2.  The speakers weren’t famous. They weren’t celebrities promoting a cause, nor were they recognized leaders of organizations or companies. This wasn’t the Sacramento Speaker Series. Part of what made the presentations interesting was the ability to see yourself in the speakers: hey, they weren’t famous or rich and they saw a way to do something!

3.  Every presentation had a good hook. Nine year old Tanishq Abraham began his presentation, “I know what you’re thinking. Why college at age 7?” It was so ludicrous that it worked. (Of course just seeing a 9 year old address an audience of 500 with a precocious intelligence is jarring all by itself.

4.  They used stories effectively. Sasha Orloff described how “Michelle” got stuck in the debt trap when she needed immediate access to funds to pay medical bills. Greg Gopman put us on the scene as he talked self-taught Errol out of quitting New York’s biggest hackathon. “I was there when he walked out with the first place prize for the first application he ever built. He called me last week and told me he just raised $1 million for it.” Taniqsh and Sandi Selvi (the M.S. survivor) used their own powerful stories.

5.  They talked short.
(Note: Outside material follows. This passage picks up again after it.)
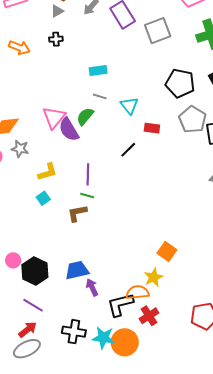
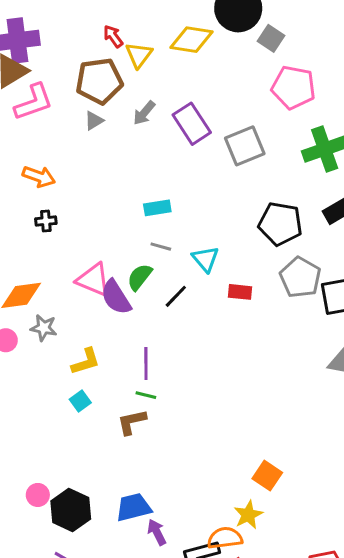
black cross: (56, 39) -> (46, 221), moved
pink triangle: (54, 117) -> (93, 280), turned -45
black line: (128, 150) -> (176, 296), moved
The beauty of TED and TEDx talks is that they are blessedly sweet. They don’t try to make a whole bunch of points. They make one point.

6.  They used humor. Okay, occasionally the funny lines were pretty obviously written by someone else for the speakers. You could almost imagine the Speaker Developer saying, “We need something a little light here. How about saying…” But the humor worked.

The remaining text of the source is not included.